Des mauvaises pratiques qui mettent en péril des pans entiers de l'économie, en proie aux fourches caudines de l'insécurité entretenue par ces bandes de criminels invétérés. « L'économie de nuit, articulée autour des activités comme l'hôtellerie, la restauration, le divertissement, la culture et le tourisme nocturnes, pâtirait profondément de l'environnement de terreur créé par ce grand banditisme. Le secteur informel, tenu par les innocentes mamans qui se lèvent tôt et finissent tard, la nuit, leurs activités destinées à la satisfaction des besoins vitaux de nombreuses familles, en serait lourdement déstabilisé, si l'on n'y prenait garde », a indiqué Denis Sassou N'Guesso.

Pour lui, du fait des incursions régulières de ces « escadrons de la mort » en milieu scolaire, les écoles, collèges et lycées, lieu par excellence de préparation à la vie en société, crouleraient inexorablement sous le poids de cette inhumanité inédite.

« Une telle situation ne peut que porter atteinte à l'image de notre pays. Face au péril d'instabilité, la puissance publique ne saurait être indéfiniment défiée au risque, pour elle, de se réduire à l'impuissance publique. Garant de l'intérêt général, l'Etat protecteur, qui resserre l'étau autour de ces malfaiteurs, poursuivra leur traque sans relâche », a-t-il confirmé.
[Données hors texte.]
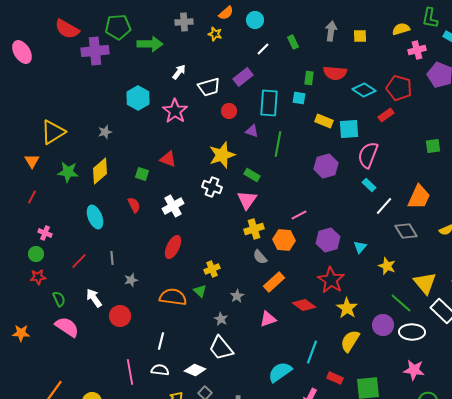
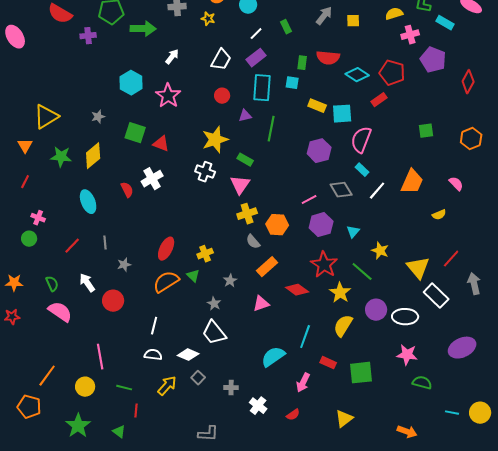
gray arrow: (331, 31) -> (324, 16), turned 30
purple cross: (95, 51) -> (88, 36), size x0.6
purple rectangle: (243, 77) -> (256, 58), moved
white trapezoid: (209, 87) -> (221, 60), moved, turned -45
purple triangle: (252, 131) -> (245, 116), turned -32
green square: (142, 174) -> (135, 133), moved, size x1.5
white cross: (173, 206) -> (152, 179), moved
pink line: (299, 215) -> (309, 200), moved
gray diamond: (406, 231) -> (341, 190), moved
red ellipse: (173, 247) -> (166, 249), moved
red star: (38, 277) -> (12, 317), moved
orange semicircle: (173, 297) -> (166, 282), turned -40
green line: (401, 303) -> (362, 272), moved
orange star: (21, 333) -> (14, 283), moved
pink line: (130, 372) -> (100, 357), moved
Le chef suprême estime qu'à Brazzaville, devra prédominer la paix des cœurs afin de permettre à la capitale politique de redevenir Brazza-La-Verte sous son manteau de verdure. « A Brazzaville, disais-je, doit régner la tranquillité des esprits. Tout comme à Pointe-Noire ou Ponton-La-Belle, la beauté ne doit pas être altérée par les rides de l'insécurité. OUI : Paix des cœurs et Tranquillité des esprits à Brazzaville, notre capitale politique ! Paix des cœurs et Tranquillité des esprits à Pointe-Noire, notre capitale économique ! Paix des cœurs et Tranquillité des esprits sur l'ensemble du territoire national ! », a-t-il insisté.